23 July 2012


Poverty, Friendship and what it means to be Human

by Dr Mark McConnell


I recently asked my friend Dave Tims to come and talk to one of my classes at Laidlaw College about the work that he does among the “urban poor” in Manurewa, South Auckland. Dave has given more than 20 years of his life to working with the poor and the marginalised, so I knew that what he would say would be both real and challenging. But what most surprised me was the link that Dave made between friendship and poverty.

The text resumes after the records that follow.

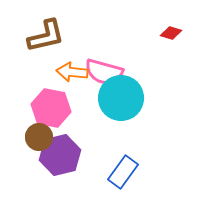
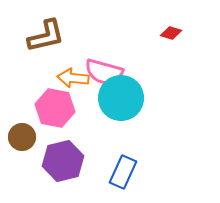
orange arrow: moved 1 px right, 6 px down
pink hexagon: moved 4 px right
brown circle: moved 17 px left
purple hexagon: moved 3 px right, 6 px down
blue rectangle: rotated 12 degrees counterclockwise
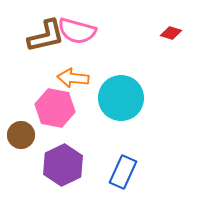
pink semicircle: moved 27 px left, 41 px up
brown circle: moved 1 px left, 2 px up
purple hexagon: moved 4 px down; rotated 12 degrees counterclockwise
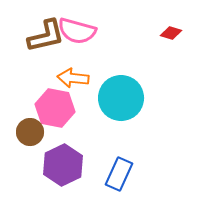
brown circle: moved 9 px right, 3 px up
blue rectangle: moved 4 px left, 2 px down
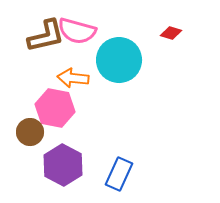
cyan circle: moved 2 px left, 38 px up
purple hexagon: rotated 6 degrees counterclockwise
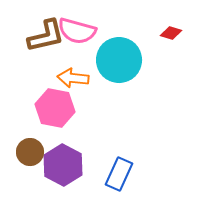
brown circle: moved 20 px down
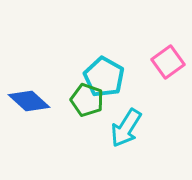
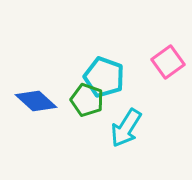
cyan pentagon: rotated 9 degrees counterclockwise
blue diamond: moved 7 px right
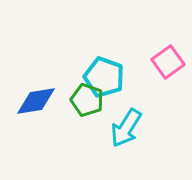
blue diamond: rotated 51 degrees counterclockwise
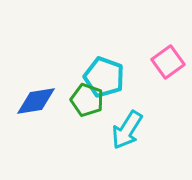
cyan arrow: moved 1 px right, 2 px down
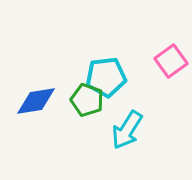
pink square: moved 3 px right, 1 px up
cyan pentagon: moved 2 px right; rotated 27 degrees counterclockwise
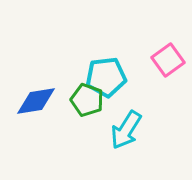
pink square: moved 3 px left, 1 px up
cyan arrow: moved 1 px left
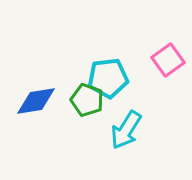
cyan pentagon: moved 2 px right, 1 px down
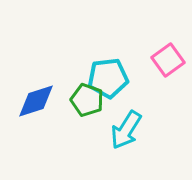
blue diamond: rotated 9 degrees counterclockwise
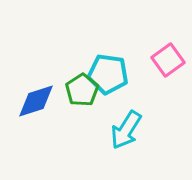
cyan pentagon: moved 4 px up; rotated 15 degrees clockwise
green pentagon: moved 5 px left, 10 px up; rotated 20 degrees clockwise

Dave is part of an organisation called Urban Neighbours of Hope which believes in transforming communities, not primarily through social programs and structures, but through individuals relocating into these communities to be present with the poor, living alongside them, serving them in practical, life-giving ways. In other words, for Dave, communities and people are transformed through neighbours who are willing to share life and build healthy relationships.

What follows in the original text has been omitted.